Los que me indignan son los que desde el principio sabían a dónde iba a parar todo aquello y se cubrieron las espaldas y sobre todo las faltriqueras mediante fórmulas cabalísticas y laberínticas de limitación de responsabilidad. Los que cogieron su parte y la guardaron en las islas del tesoro cuyo plano guardan celosamente, con la cruz marcada, como en los de John Silver y el coro de la botella de ron.
Trileros del siglo XXI, discretamente apartados del mundanal ruido, con el riñón bien cubierto, esperando a que baje la marea para arriesgar otras migajas y seguir cazando palomas, que por cierto, ¿habéis leído?, en cierto número de ciudades han comprado azores y pequeños halcones para irlas desterrando, a las vilipendiadas palomas, tan sugestivas ellas para niños, viejos y turistas, que les echan chuches y les sacan fotografías lo más parecidas posibles a las de la plaza de San Marcos, por desgracia tan lejos, molestan, como en su día molestaron las pintorescas golondrinas que dormían en los numerosos alambres de la calle de la Iglesia de mi Villa y nos cagaban, a los fieles, a la ida y a la vuelta de las misas primeras.
Otra época, keynesiana, donde era casi pecado endeudarse y delito el crédito leonino.

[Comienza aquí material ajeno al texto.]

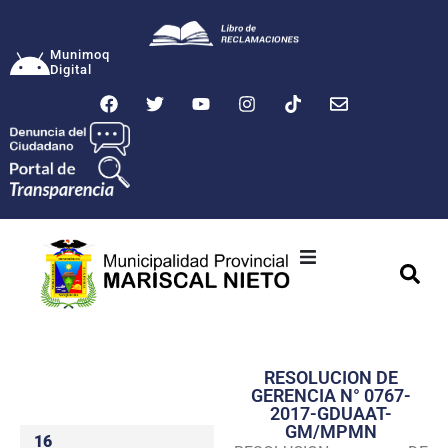
Munimoq
Digital
Ciudad
Municipalidad
RESOLUCION DE
Transparencia
GERENCIA N° 0767-
2017-GDUAAT-
Seguridad
GM/MPMN
16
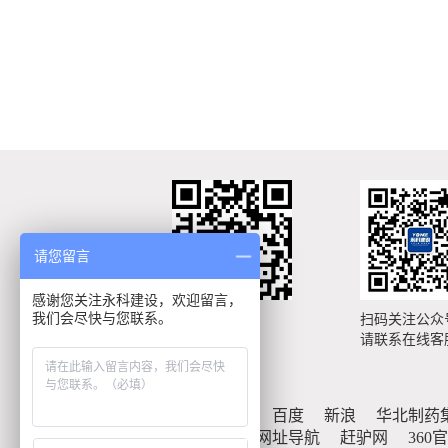
请您留言
感谢您关注永科建设，欢迎留言，
我们会尽快与您联系。
手机扫描浏览
扫码关注公众
手机网站
请联系在线客
友情链接：
百度
新浪
华北制药
瑞星安全网址导航
赶驴网
360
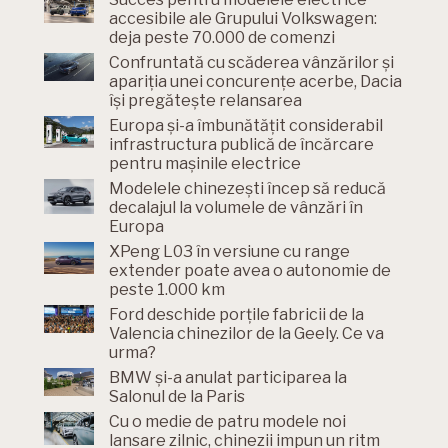
accesibile ale Grupului Volkswagen:
deja peste 70.000 de comenzi
Confruntată cu scăderea vânzărilor și
apariția unei concurențe acerbe, Dacia
își pregătește relansarea
Europa și-a îmbunătățit considerabil
infrastructura publică de încărcare
pentru mașinile electrice
Modelele chinezești încep să reducă
decalajul la volumele de vânzări în
Europa
XPeng L03 în versiune cu range
extender poate avea o autonomie de
peste 1.000 km
Ford deschide porțile fabricii de la
Valencia chinezilor de la Geely. Ce va
urma?
BMW și-a anulat participarea la
Salonul de la Paris
Cu o medie de patru modele noi
lansare zilnic, chinezii impun un ritm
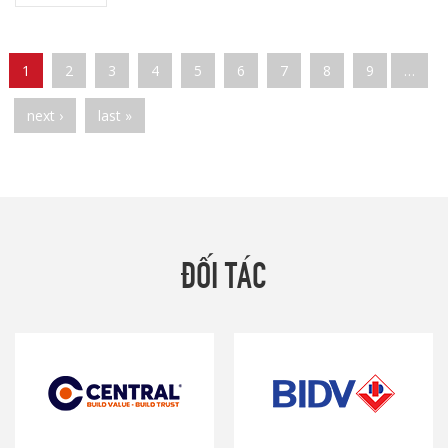
Pages
1
2
3
4
5
6
7
8
9
…
next ›
last »
ĐỐI TÁC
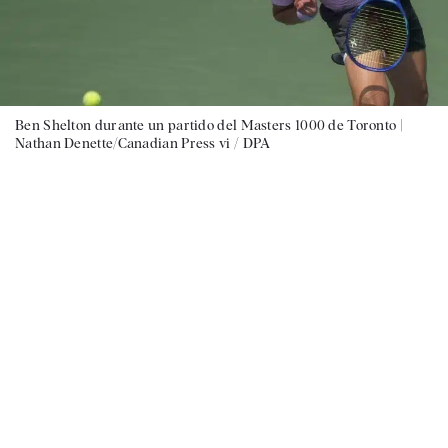
Ben Shelton durante un partido del Masters 1000 de Toronto |
Nathan Denette/Canadian Press vi / DPA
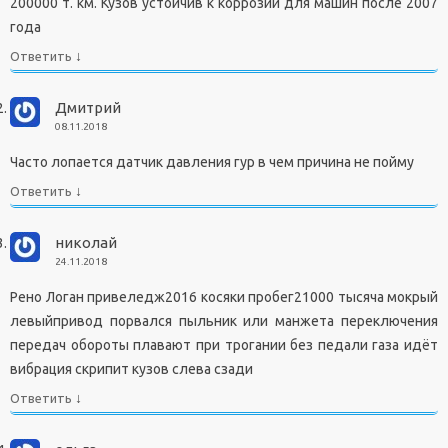
200000 т. км. Кузов устойчив к коррозии для машин после 2007
года
↓
Ответить
Дмитрий
08.11.2018
Часто лопается датчик давления гур в чем причина не пойму
↓
Ответить
николай
24.11.2018
Рено Логан привеледж2016 косяки пробег21000 тысяча мокрый
левыйпривод порвался пыльник или манжета переключения
передач обороты плавают при трогании без педали газа идёт
вибрация скрипит кузов слева сзади
↓
Ответить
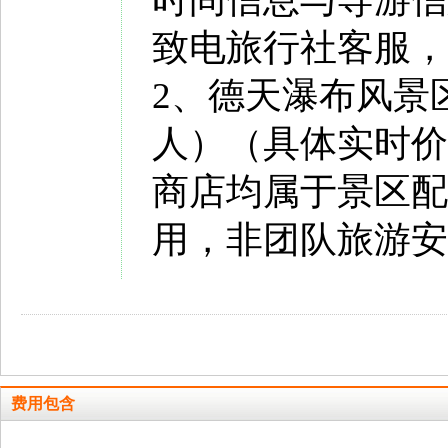
致电旅行社客服，
2、德天瀑布风景区
人）（具体实时价
商店均属于景区配
用，非团队旅游安
费用包含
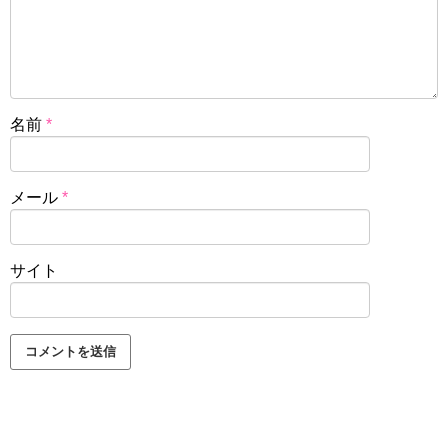
名前
*
メール
*
サイト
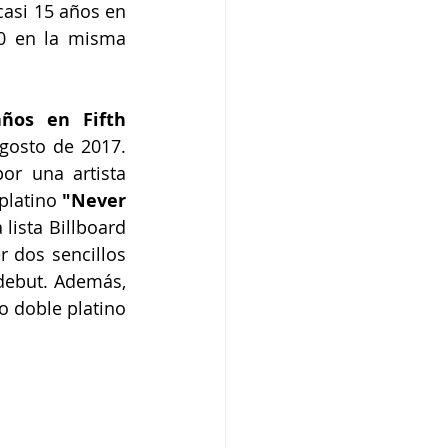
casi 15 años en 
00 en la misma 
ños en Fifth 
agosto de 2017. 
r una artista 
platino 
"Never 
 lista Billboard 
r dos sencillos 
ebut. Además, 
 doble platino 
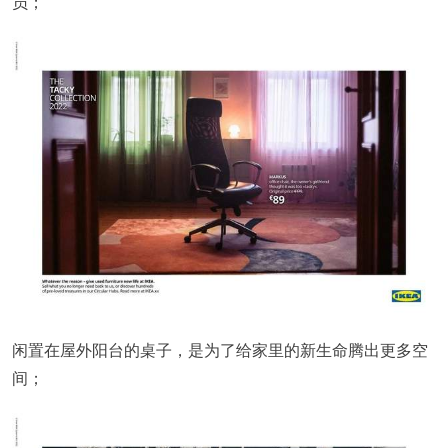
员；
闲置在屋外阳台的桌子，是为了给家里的新生命腾出更多空
间；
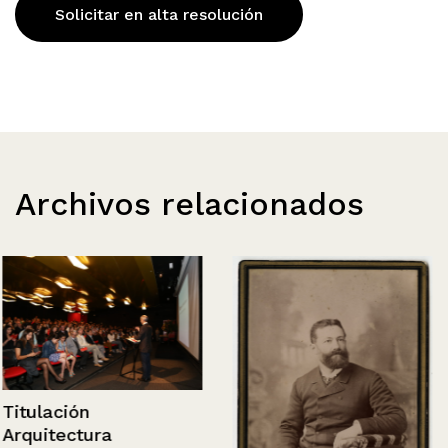
Solicitar en alta resolución
Archivos relacionados
Titulación
Arquitectura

La hermosa gente echaba monedas con paciencia en los cerditos de barro y no compraba hasta que les llegaba, como a todos los demás gochos, su peculiar “sanmartino” de escacharlos y recuperar, apilar y contar la calderilla o aquellas otras monedas agujereadas, de a real o las de plata de a peseta y dos pesetas.
Me pregunto, habida cuenta del tamaño de las últimas pesetas acuñadas, de qué medida habría que hacerlas ahora para que fuesen proporcionales a su valor, tras la invasión de los orgullosos euros.
Con los que cada vez será más difícil solventar pagos, que se anuncia que quieren que no más de tres mil, que a ver de dónde saca usted su dinero y dentro de nada manejaremos billetes con GPS y sensores, para que el gran hermano pueda seguirles la pista.